Trump has not left the political scene since his defeat; on the contrary, he continues to insist that he was robbed in the election, that the attack on Congress on Jan. 6 cannot be considered an attempted coup (any similarity to 2006 is pure coincidence) and that he will be back in the White House in 2024. What’s more, he has managed to keep the Republican Party loyal to his cause and has politically punished those members who have not been faithful to him, labeling them as traitors. As a result, the Republicans have not wanted, been able or known how to separate themselves from Trump’s rule, which has allowed him to get rid of the officials who refused to modify the electoral verdict, as well as modify state electoral laws with the aim of suppressing potential Democrat voters. In other words, he has been creating conditions that will make it more difficult for him to lose the election in 2024.

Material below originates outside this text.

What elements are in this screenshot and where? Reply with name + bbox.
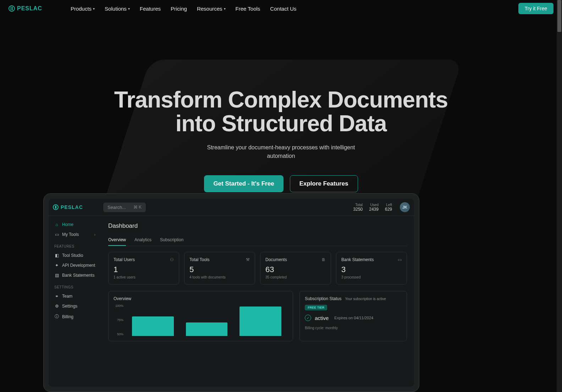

The continued attempt to subvert democracy should unify the Democrats to face this enormous challenge. However, the divisions within Biden’s own party could lead to a significant weakening of the president who, additionally, will not run for the role in 2024 and does not have a clear successor, in light of the lack of enthusiasm that Kamala Harris has generated in her first months as vice president.

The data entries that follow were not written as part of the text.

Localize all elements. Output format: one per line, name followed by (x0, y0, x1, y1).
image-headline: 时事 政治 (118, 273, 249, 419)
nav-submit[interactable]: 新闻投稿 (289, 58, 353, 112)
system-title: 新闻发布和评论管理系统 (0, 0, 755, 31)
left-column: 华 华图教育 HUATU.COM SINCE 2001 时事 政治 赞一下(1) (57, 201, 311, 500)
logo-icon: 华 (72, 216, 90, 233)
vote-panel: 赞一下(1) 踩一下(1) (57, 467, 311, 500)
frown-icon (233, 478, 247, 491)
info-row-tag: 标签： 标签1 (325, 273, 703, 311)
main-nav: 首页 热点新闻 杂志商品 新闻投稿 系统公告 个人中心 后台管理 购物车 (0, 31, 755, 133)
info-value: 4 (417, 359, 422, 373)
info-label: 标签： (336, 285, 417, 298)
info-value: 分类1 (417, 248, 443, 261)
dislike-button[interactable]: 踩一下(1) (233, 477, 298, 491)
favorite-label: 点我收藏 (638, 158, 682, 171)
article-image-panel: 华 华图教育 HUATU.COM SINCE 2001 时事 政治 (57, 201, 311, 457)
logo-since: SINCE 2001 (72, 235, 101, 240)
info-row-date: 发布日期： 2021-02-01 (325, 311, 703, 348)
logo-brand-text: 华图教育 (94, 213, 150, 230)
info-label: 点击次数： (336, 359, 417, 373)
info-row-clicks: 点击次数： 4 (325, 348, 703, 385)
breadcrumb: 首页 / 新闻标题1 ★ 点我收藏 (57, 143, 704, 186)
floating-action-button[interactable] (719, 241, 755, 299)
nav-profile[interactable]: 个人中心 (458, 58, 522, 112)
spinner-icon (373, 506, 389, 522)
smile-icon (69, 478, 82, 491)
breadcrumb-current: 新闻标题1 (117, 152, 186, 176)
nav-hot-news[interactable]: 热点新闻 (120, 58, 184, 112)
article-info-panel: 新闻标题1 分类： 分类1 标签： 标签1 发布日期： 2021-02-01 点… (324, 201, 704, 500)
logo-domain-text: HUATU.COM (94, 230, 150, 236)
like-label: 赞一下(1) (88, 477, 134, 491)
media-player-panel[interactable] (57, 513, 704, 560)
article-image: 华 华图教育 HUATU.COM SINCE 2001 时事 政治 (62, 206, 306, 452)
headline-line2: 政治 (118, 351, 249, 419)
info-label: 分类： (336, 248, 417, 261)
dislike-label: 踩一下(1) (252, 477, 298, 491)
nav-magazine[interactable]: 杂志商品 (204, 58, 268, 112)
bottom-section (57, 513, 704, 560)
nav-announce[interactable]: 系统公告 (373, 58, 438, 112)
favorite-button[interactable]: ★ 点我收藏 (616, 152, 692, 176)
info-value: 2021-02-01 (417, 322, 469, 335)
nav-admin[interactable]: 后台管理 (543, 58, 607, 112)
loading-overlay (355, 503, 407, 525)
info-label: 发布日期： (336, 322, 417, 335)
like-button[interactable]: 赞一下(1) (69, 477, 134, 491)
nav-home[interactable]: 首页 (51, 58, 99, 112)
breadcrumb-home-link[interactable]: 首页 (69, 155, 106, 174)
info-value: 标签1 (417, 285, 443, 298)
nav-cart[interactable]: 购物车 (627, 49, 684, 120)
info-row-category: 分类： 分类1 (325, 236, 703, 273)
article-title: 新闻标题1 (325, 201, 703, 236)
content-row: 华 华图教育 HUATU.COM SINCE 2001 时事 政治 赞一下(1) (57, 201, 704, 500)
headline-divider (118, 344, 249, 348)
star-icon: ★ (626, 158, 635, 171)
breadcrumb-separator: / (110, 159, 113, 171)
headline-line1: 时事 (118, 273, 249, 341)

Biden has always tried to place himself in the middle of the wide ideological spectrum of the Democrats and, in his long career as senator, to gain bipartisan support for the most important legislative topics. Despite this, in the current polarized environment it seems impossible and unthinkable to count on a number of moderates (something like Blue Dog Republicans) that could vote in certain initiatives that are fundamental for making up a majority with the Democrats. This implies that the president needs all, or almost all, of the members of Congress in his own party to approve any initiative, and that he has to use the budget reconciliation procedure to avoid Senate filibusters forcing a supermajority of 60 votes. These two factors, unanimous Democratic support and reconciliation, significantly weaken Biden.

The problem is that his two legislative priorities, the physical infrastructure package and the social infrastructure package, will not see the light of day without an agreement in his own party. Without these legislative successes, the president will weaken three years before the 2024 electoral period and the foundations will be laid for the Republicans to regain the House of Representatives and, potentially, the Senate in November 2022.

If the prospect of Trump’s return and the attack on democracy are a real possibility if Biden is so weak, then it is worth asking what dynamics within the Democratic Party are preventing them from using the majority in both chambers and the White House to successfully move forward with a common agenda.

The answer lies in the polarization of the political parties in the United States, which has done nothing but grow in recent years. Although it is easy to blame the extreme right Trumpism for the polarization, it is clear that its growth is also due to the progressive extremism of important Democrat groups, which now aspire to implement their agenda despite not having won the election in 2018.

It is clear on the one hand that there was not a progressive wave that implied a mandate to implement a radical agenda and, on the other, that Biden won the primaries and the general election that year thanks to presenting himself as the moderate option. Neither Elizabeth Warren nor Bernie Sanders triumphed in the Democratic primaries. In fact, Biden beat them by a significant margin despite coming from behind, and neither of them would have beaten Trump that November. If his most radical agenda, in the ideological spectrum of the United States, had won the primaries, Trump would have dominated in the general election.

What is now stopping the president’s legislative agenda is the aim to universally implement a series of social programs and the reluctance to negotiate a lower level of ambition. The Biden administration has already suffered significant setbacks that show weakness (the withdrawal from Afghanistan that was poorly planned and even more poorly executed, the immigrant crisis at the southern border, the return to Trump’s “Remain in Mexico” policy). The impossibility of advancing his legislative priorities despite his party having the majority in both chambers only reinforces this idea.

In the current context of a global growth in populism and an increasing respect for authoritarianism in the public opinion, Biden’s success is important for his country, but also for the world, including Mexico. The dysfunction in Washington is one of the main reasons that explains the anti-systemic success of populism; the inability to implement a sensible agenda only promotes it more, with negative consequences for everyone.